• DIRECTIONS: All records below should be repeated exactly, with the pictures left out.
═════ SUPPLIED ENTRIES ═════
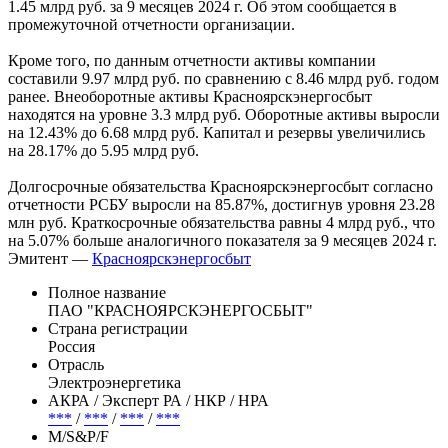
1.45 млрд руб. за 9 месяцев 2024 г. Об этом сообщается в
промежуточной отчетности организации.
Кроме того, по данным отчетности активы компании
составили 9.97 млрд руб. по сравнению с 8.46 млрд руб. годом
ранее. Внеоборотные активы Красноярскэнергосбыт
находятся на уровне 3.3 млрд руб. Оборотные активы выросли
на 12.43% до 6.68 млрд руб. Капитал и резервы увеличились
на 28.17% до 5.95 млрд руб.
Долгосрочные обязательства Красноярскэнергосбыт согласно
отчетности РСБУ выросли на 85.87%, достигнув уровня 23.28
млн руб. Краткосрочные обязательства равны 4 млрд руб., что
на 5.07% больше аналогичного показателя за 9 месяцев 2024 г.
Эмитент —
Красноярскэнергосбыт
Полное название
ПАО "КРАСНОЯРСКЭНЕРГОСБЫТ"
Страна регистрации
Россия
Отрасль
Электроэнергетика
АКРА / Эксперт РА / НКР / НРА
***
/
***
/
***
/
***
М/S&P/F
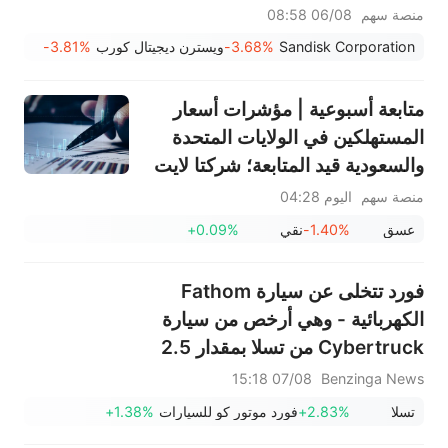
منصة سهم
06/08 08:58
Sandisk Corporation
-3.68%
ويسترن ديجيتال كورب
-3.81%
متابعة أسبوعية | مؤشرات أسعار
المستهلكين في الولايات المتحدة
والسعودية قيد المتابعة؛ شركتا لايت
وكور تعلنان عن أرباحهما؛ فعاليات
منصة سهم
اليوم 04:28
توزيع الأرباح لشركات سابك أغري-
عسق
-1.40%
نقي
+0.09%
نيوترينتس (2020)، وريبل (1010)،
وسابك (2010)
فورد تتخلى عن سيارة Fathom
الكهربائية - وهي أرخص من سيارة
Cybertruck من تسلا بمقدار 2.5
ضعف
07/08 15:18
Benzinga News
تسلا
+2.83%
فورد موتور كو للسيارات
+1.38%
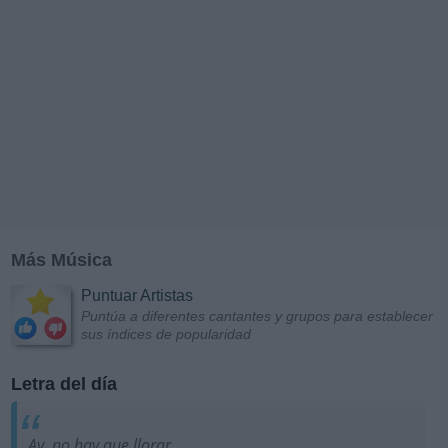
Más Música
Puntuar Artistas
Puntúa a diferentes cantantes y grupos para establecer
sus índices de popularidad
Letra del día
Ay, no hay que llorar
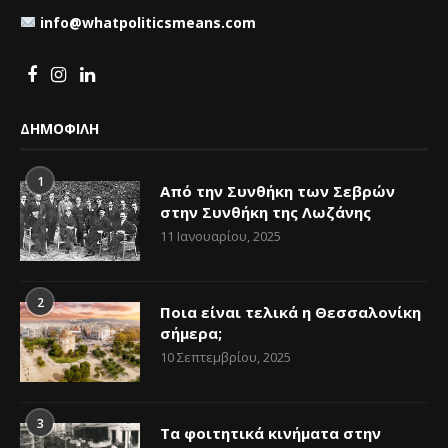
info@whatpoliticsmeans.com
ΔΗΜΟΦΙΛΗ
1
Από την Συνθήκη των Σεβρών
στην Συνθήκη της Λωζάνης
11 Ιανουαρίου, 2025
2
Ποια είναι τελικά η Θεσσαλονίκη
σήμερα;
10 Σεπτεμβρίου, 2025
3
Τα φοιτητικά κινήματα στην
═════
• ANSWER SECTION:
1.45 млрд руб. за 9 месяцев 2024 г. Об этом сообщается в
промежуточной отчетности организации.
Кроме того, по данным отчетности активы компании
составили 9.97 млрд руб. по сравнению с 8.46 млрд руб. годом
ранее. Внеоборотные активы Красноярскэнергосбыт
находятся на уровне 3.3 млрд руб. Оборотные активы выросли
на 12.43% до 6.68 млрд руб. Капитал и резервы увеличились
на 28.17% до 5.95 млрд руб.
Долгосрочные обязательства Красноярскэнергосбыт согласно
отчетности РСБУ выросли на 85.87%, достигнув уровня 23.28
млн руб. Краткосрочные обязательства равны 4 млрд руб., что
на 5.07% больше аналогичного показателя за 9 месяцев 2024 г.
Эмитент —
Красноярскэнергосбыт
Полное название
ПАО "КРАСНОЯРСКЭНЕРГОСБЫТ"
Страна регистрации
Россия
Отрасль
Электроэнергетика
АКРА / Эксперт РА / НКР / НРА
***
/
***
/
***
/
***
М/S&P/F
منصة سهم
06/08 08:58
Sandisk Corporation
-3.68%
ويسترن ديجيتال كورب
-3.81%
متابعة أسبوعية | مؤشرات أسعار
المستهلكين في الولايات المتحدة
والسعودية قيد المتابعة؛ شركتا لايت
وكور تعلنان عن أرباحهما؛ فعاليات
منصة سهم
اليوم 04:28
توزيع الأرباح لشركات سابك أغري-
عسق
-1.40%
نقي
+0.09%
نيوترينتس (2020)، وريبل (1010)،
وسابك (2010)
فورد تتخلى عن سيارة Fathom
الكهربائية - وهي أرخص من سيارة
Cybertruck من تسلا بمقدار 2.5
ضعف
07/08 15:18
Benzinga News
تسلا
+2.83%
فورد موتور كو للسيارات
+1.38%
Más Música
Puntuar Artistas
Puntúa a diferentes cantantes y grupos para establecer
sus índices de popularidad
Letra del día
Ay, no hay que llorar
info@whatpoliticsmeans.com
ΔΗΜΟΦΙΛΗ
1
Από την Συνθήκη των Σεβρών
στην Συνθήκη της Λωζάνης
11 Ιανουαρίου, 2025
2
Ποια είναι τελικά η Θεσσαλονίκη
σήμερα;
10 Σεπτεμβρίου, 2025
3
Τα φοιτητικά κινήματα στην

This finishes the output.